Records for processing:

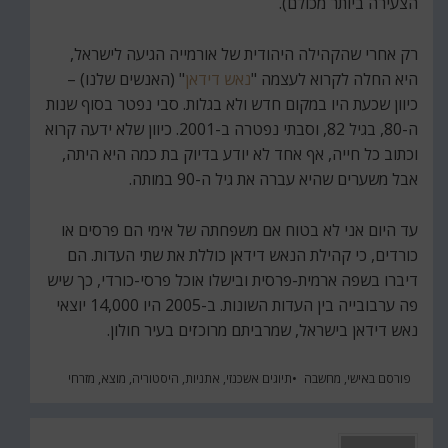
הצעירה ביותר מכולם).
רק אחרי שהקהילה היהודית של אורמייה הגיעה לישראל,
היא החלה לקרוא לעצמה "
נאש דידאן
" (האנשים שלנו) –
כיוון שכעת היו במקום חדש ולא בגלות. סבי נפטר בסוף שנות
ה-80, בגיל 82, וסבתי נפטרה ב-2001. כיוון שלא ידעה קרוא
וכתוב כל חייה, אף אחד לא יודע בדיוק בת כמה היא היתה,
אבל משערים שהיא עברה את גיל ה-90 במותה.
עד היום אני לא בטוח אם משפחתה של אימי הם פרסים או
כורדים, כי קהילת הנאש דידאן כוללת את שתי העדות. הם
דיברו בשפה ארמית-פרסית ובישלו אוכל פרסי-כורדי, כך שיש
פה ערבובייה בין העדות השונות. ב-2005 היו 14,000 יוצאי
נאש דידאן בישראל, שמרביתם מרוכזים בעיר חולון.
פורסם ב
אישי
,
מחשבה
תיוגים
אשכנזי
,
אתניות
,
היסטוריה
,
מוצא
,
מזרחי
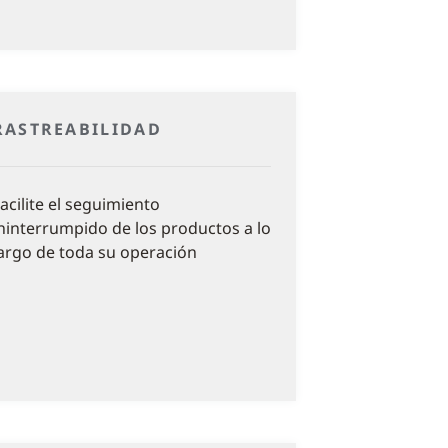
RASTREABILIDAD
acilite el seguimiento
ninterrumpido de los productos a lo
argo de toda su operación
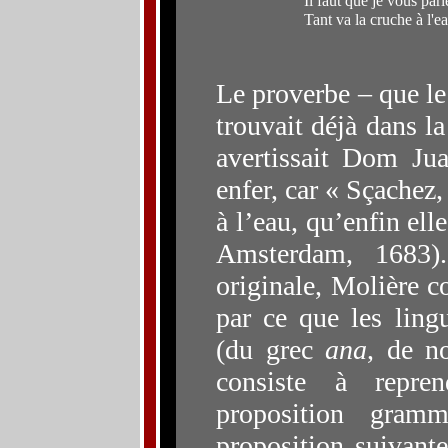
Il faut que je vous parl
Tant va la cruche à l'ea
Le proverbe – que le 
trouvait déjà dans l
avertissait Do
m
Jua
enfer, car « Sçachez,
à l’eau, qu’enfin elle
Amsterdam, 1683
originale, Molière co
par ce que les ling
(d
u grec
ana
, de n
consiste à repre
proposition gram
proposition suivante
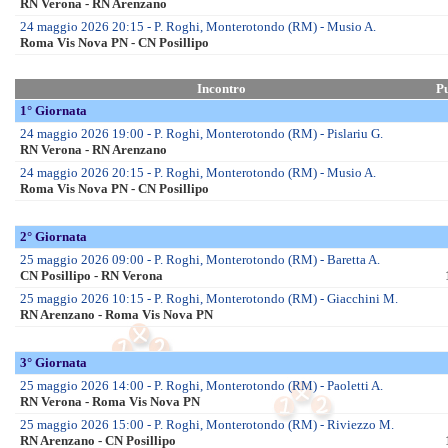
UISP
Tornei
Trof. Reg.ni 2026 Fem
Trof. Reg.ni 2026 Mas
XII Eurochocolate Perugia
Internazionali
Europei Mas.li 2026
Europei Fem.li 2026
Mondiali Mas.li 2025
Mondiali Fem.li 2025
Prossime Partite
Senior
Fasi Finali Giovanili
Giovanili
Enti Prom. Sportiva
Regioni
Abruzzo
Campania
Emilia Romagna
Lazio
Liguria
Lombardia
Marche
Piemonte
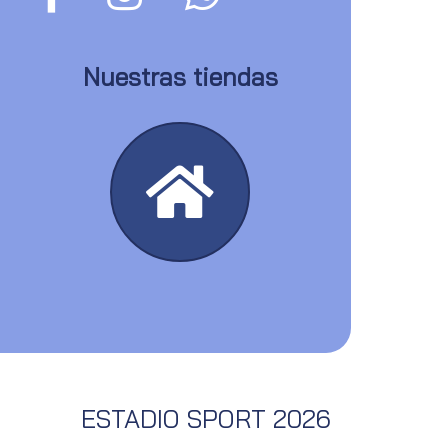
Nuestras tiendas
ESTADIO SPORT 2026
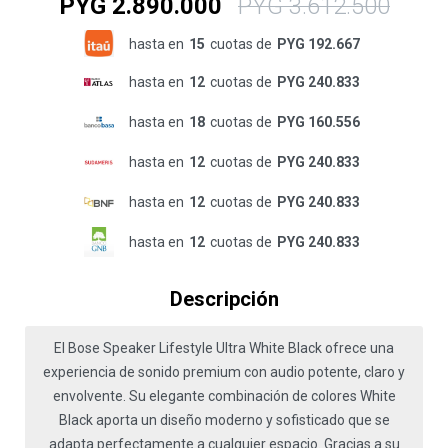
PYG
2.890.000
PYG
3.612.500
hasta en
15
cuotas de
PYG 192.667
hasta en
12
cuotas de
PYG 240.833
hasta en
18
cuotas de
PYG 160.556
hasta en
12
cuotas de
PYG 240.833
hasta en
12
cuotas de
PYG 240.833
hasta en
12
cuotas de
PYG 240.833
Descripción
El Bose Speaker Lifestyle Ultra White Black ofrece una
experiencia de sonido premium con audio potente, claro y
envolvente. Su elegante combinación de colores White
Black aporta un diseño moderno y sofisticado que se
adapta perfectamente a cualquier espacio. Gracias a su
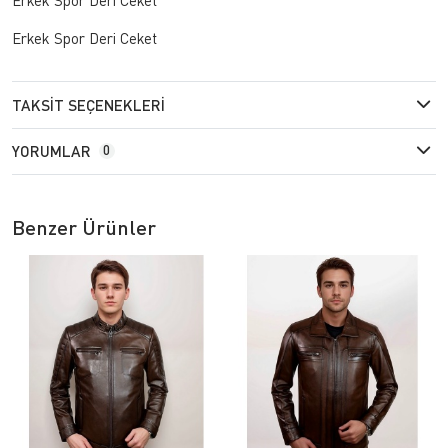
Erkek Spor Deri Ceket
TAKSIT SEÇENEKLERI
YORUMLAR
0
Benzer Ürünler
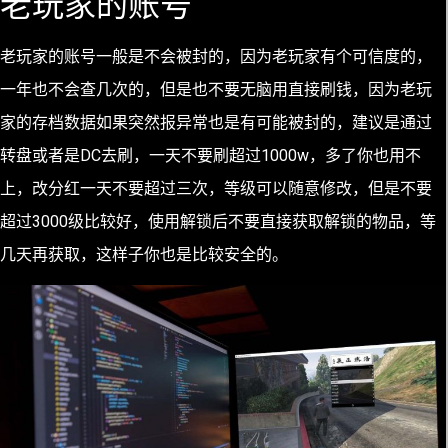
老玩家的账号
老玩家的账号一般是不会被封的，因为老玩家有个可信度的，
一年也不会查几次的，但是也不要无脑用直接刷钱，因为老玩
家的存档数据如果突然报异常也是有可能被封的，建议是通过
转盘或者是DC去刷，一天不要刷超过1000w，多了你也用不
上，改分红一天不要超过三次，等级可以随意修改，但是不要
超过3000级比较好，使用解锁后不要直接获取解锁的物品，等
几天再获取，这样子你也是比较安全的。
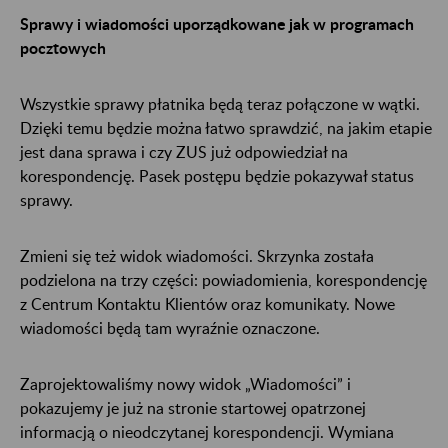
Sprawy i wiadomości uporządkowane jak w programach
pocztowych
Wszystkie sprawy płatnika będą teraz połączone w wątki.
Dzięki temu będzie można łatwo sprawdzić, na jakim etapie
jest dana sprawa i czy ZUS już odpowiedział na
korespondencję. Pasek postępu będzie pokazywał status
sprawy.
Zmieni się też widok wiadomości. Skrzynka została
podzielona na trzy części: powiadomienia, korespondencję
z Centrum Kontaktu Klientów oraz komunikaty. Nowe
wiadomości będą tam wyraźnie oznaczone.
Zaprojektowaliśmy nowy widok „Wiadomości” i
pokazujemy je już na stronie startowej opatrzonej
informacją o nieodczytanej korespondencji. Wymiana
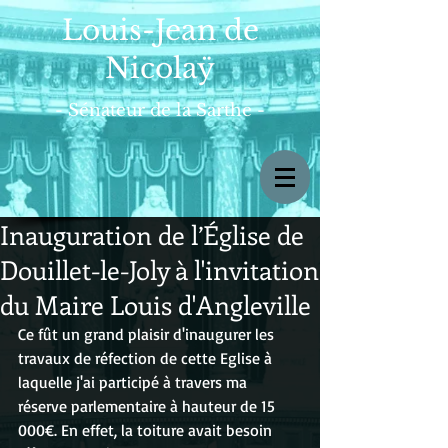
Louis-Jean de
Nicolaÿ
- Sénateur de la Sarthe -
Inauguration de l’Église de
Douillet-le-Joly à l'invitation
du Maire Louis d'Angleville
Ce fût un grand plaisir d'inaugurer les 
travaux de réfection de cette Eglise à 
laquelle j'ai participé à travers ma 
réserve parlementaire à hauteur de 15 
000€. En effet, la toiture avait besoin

Work to complete: In the records above, find each line with the string "będzie" and list it.

Reply:
Dzięki temu będzie można łatwo sprawdzić, na jakim etapie
korespondencję. Pasek postępu będzie pokazywał status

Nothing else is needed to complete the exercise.